*** Opening Data extract ***

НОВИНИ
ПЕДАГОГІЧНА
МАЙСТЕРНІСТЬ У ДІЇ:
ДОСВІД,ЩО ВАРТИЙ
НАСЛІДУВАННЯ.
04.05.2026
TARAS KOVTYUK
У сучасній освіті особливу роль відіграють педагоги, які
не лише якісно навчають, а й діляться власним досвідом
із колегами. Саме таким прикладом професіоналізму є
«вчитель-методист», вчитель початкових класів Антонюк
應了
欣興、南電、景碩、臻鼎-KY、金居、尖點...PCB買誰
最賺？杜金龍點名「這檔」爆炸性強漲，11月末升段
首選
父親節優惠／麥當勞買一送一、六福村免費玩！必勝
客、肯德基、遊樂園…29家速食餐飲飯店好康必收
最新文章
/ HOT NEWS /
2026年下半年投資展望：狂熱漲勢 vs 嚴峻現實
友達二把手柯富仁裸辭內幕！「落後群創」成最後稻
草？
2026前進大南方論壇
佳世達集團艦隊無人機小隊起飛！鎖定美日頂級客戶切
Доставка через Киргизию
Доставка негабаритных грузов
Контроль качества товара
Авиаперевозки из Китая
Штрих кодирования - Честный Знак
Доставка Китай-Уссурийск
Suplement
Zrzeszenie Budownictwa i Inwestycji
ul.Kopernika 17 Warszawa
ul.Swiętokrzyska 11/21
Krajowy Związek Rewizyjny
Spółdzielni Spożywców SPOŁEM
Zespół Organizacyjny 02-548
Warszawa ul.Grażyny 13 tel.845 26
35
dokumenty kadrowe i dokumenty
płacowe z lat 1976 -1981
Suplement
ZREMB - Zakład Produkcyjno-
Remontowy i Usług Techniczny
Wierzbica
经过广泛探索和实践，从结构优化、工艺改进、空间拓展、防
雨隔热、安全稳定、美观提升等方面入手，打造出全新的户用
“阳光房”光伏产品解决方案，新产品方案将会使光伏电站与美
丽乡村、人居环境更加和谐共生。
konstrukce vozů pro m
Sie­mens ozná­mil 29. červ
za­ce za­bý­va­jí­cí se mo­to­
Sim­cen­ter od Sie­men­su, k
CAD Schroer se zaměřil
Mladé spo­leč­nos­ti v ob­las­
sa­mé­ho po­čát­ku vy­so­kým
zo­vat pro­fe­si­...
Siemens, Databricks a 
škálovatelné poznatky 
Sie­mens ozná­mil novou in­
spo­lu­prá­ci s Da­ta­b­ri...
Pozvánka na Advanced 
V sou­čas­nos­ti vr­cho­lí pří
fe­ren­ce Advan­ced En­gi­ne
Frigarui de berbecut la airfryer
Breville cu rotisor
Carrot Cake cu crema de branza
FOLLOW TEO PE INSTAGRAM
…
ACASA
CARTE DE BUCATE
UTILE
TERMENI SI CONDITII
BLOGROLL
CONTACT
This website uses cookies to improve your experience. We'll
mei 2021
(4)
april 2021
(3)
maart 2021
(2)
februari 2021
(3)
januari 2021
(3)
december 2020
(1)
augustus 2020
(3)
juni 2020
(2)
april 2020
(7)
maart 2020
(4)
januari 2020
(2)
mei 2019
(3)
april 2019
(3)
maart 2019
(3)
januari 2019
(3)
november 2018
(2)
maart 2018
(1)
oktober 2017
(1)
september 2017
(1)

*** Closing Data extract ***

Brief: Return the whole listing, keeping every word as it is.

Answer to this problem:
НОВИНИ
ПЕДАГОГІЧНА
МАЙСТЕРНІСТЬ У ДІЇ:
ДОСВІД,ЩО ВАРТИЙ
НАСЛІДУВАННЯ.
04.05.2026
TARAS KOVTYUK
У сучасній освіті особливу роль відіграють педагоги, які
не лише якісно навчають, а й діляться власним досвідом
із колегами. Саме таким прикладом професіоналізму є
«вчитель-методист», вчитель початкових класів Антонюк
應了
欣興、南電、景碩、臻鼎-KY、金居、尖點...PCB買誰
最賺？杜金龍點名「這檔」爆炸性強漲，11月末升段
首選
父親節優惠／麥當勞買一送一、六福村免費玩！必勝
客、肯德基、遊樂園…29家速食餐飲飯店好康必收
最新文章
/ HOT NEWS /
2026年下半年投資展望：狂熱漲勢 vs 嚴峻現實
友達二把手柯富仁裸辭內幕！「落後群創」成最後稻
草？
2026前進大南方論壇
佳世達集團艦隊無人機小隊起飛！鎖定美日頂級客戶切
Доставка через Киргизию
Доставка негабаритных грузов
Контроль качества товара
Авиаперевозки из Китая
Штрих кодирования - Честный Знак
Доставка Китай-Уссурийск
Suplement
Zrzeszenie Budownictwa i Inwestycji
ul.Kopernika 17 Warszawa
ul.Swiętokrzyska 11/21
Krajowy Związek Rewizyjny
Spółdzielni Spożywców SPOŁEM
Zespół Organizacyjny 02-548
Warszawa ul.Grażyny 13 tel.845 26
35
dokumenty kadrowe i dokumenty
płacowe z lat 1976 -1981
Suplement
ZREMB - Zakład Produkcyjno-
Remontowy i Usług Techniczny
Wierzbica
经过广泛探索和实践，从结构优化、工艺改进、空间拓展、防
雨隔热、安全稳定、美观提升等方面入手，打造出全新的户用
“阳光房”光伏产品解决方案，新产品方案将会使光伏电站与美
丽乡村、人居环境更加和谐共生。
konstrukce vozů pro m
Sie­mens ozná­mil 29. červ
za­ce za­bý­va­jí­cí se mo­to­
Sim­cen­ter od Sie­men­su, k
CAD Schroer se zaměřil
Mladé spo­leč­nos­ti v ob­las­
sa­mé­ho po­čát­ku vy­so­kým
zo­vat pro­fe­si­...
Siemens, Databricks a 
škálovatelné poznatky 
Sie­mens ozná­mil novou in­
spo­lu­prá­ci s Da­ta­b­ri...
Pozvánka na Advanced 
V sou­čas­nos­ti vr­cho­lí pří
fe­ren­ce Advan­ced En­gi­ne
Frigarui de berbecut la airfryer
Breville cu rotisor
Carrot Cake cu crema de branza
FOLLOW TEO PE INSTAGRAM
…
ACASA
CARTE DE BUCATE
UTILE
TERMENI SI CONDITII
BLOGROLL
CONTACT
This website uses cookies to improve your experience. We'll
mei 2021
(4)
april 2021
(3)
maart 2021
(2)
februari 2021
(3)
januari 2021
(3)
december 2020
(1)
augustus 2020
(3)
juni 2020
(2)
april 2020
(7)
maart 2020
(4)
januari 2020
(2)
mei 2019
(3)
april 2019
(3)
maart 2019
(3)
januari 2019
(3)
november 2018
(2)
maart 2018
(1)
oktober 2017
(1)
september 2017
(1)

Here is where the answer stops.